Winkler Prins Encyclopedie

E. de Bruyne, G.B.J. Hiltermann en H.R. Hoetink (1947)

Gepubliceerd op 18-10-2023

HORZELS

betekenis & definitie

(Oestridae), een familie der tweevleugelige insecten (Diptera). Deze vrij grote, vaak tamelijk behaarde vliegen, die in de volwassen toestand vrij zeldzaam blijken, hebben meestal rudimentaire monddelen, zodat zij als imago geen voedsel meer opnemen.

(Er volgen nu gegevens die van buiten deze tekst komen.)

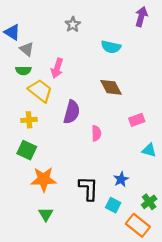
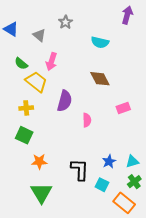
gray triangle: (27, 49) -> (39, 35), moved
green semicircle: (23, 70) -> (21, 64), turned 40
cyan triangle: (149, 150) -> (132, 161), moved, turned -32
orange star: (44, 179) -> (39, 161), size x0.7
green triangle: (46, 214) -> (41, 193), size x1.6

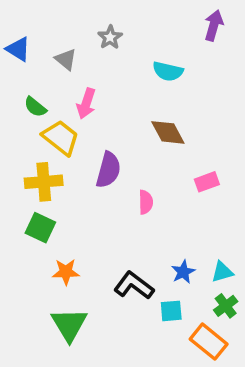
yellow cross: (26, 108) -> (44, 182), size x1.5
black L-shape: (80, 170) -> (134, 285), turned -55
cyan square: (102, 185) -> (171, 311), turned -32

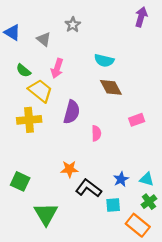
cyan semicircle: (168, 71) -> (104, 60), moved
green square: (40, 228) -> (20, 181), moved
orange star: (66, 272) -> (69, 169), moved
cyan triangle: (222, 272) -> (147, 179), turned 32

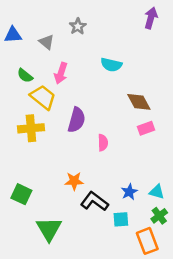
blue triangle: (12, 32) -> (13, 35), turned -36
brown diamond: (111, 87) -> (139, 102), moved
orange rectangle: (138, 225) -> (147, 241), turned 30

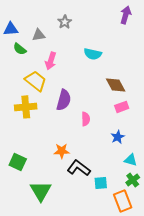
gray triangle: (47, 42) -> (39, 35), turned -48
green semicircle: (25, 76) -> (20, 49), moved
blue star: (129, 192) -> (118, 137), moved

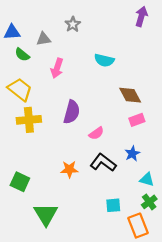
yellow trapezoid: (36, 81) -> (20, 89), moved
pink semicircle: (86, 119) -> (96, 133), turned 56
black L-shape: (79, 168) -> (103, 163), moved

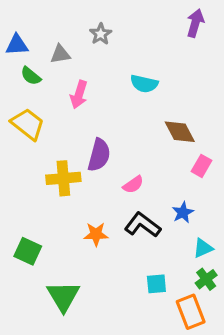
yellow cross: (29, 120) -> (63, 178), moved
pink rectangle: (137, 120) -> (201, 166), moved, turned -40
cyan triangle: (147, 179) -> (203, 248), turned -40

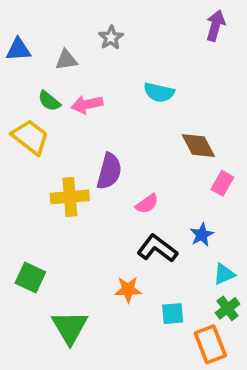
green semicircle: (31, 76) -> (49, 101), moved
pink arrow: (79, 95) -> (87, 104), turned 60
orange star: (96, 234) -> (128, 290), moved

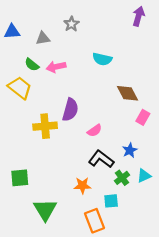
green square: (30, 278) -> (20, 178), turned -30
green cross: (227, 308) -> (122, 178), moved
orange rectangle: (210, 344) -> (95, 221), moved

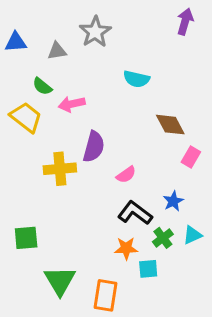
gray star: (71, 24) -> (95, 32), size x1.5
pink arrow: (56, 67) -> (72, 104), moved
orange star: (82, 186) -> (126, 248), moved
orange rectangle: (95, 221) -> (106, 295), moved, turned 30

De naam „horzel” wordt vaak ten onrechte gebruikt voor allerlei grote, stekende insecten, zoals de paardenvliegen of Tabaniden en de hoornaar (Vespa crabro). De larven parasiteren in zoogdieren, waaronder huisdieren en de mens. De belangrijkste soort is de runderhorzel {Hypoderma bovis L.), die eieren legt op de huid van runderen (Juni - Sept.). Het is nog niet geheel duidelijk hoe nu verder het begin van de larvenontwikkeling is. Sommige onderzoekers beweren dat de uitkomende larven zich in de huid boren, andere dat de eieren opgelikt worden. Zeker is echter dat tegen de winter de jonge, 6 tot 14 mm lange larven zich in de wand van de slokdarm bevinden.

In de loop van de winter trekken zij van daar langs het middenrif en de ribben naar de ruggewervels, waar zij doordringen in het wervelkanaal. Van daar trekken zij vervolgens naar de rughuid, waar zij de bekende grote builen doen ontstaan, die later tot even zovele gaten c.q. slechte plekken in het leer worden. De larve zelf maakt trouwens al een kleine opening in de huid, waar zij haar achtereinde insteekt met de ademopeningen. Wanneer de larve volwassen is, kruipt zij geheel naar buiten om zich in de grond te verpoppen. De larven voeden zich met de verschillende lichaamsvochten en weefsels van haar gastheer.De paardenhorzel, Gastrophilus intestinalis Deg., legt de eieren aan de schoften en voorbenen van het paard, waar zij opgelikt worden om vervolgens in de maag terecht te komen. De larven hechten zich aan de maagwand vast, waar zij haar gehele ontwikkeling doormaken. Als zij volwassen zijn, laten zij los en worden met de maag- en darminhoud meegevoerd, totdat zij op de grond komen, waar de verpopping plaatsvindt. Het voedsel van de larve bestaat uit bloed en slijm van de maagwand.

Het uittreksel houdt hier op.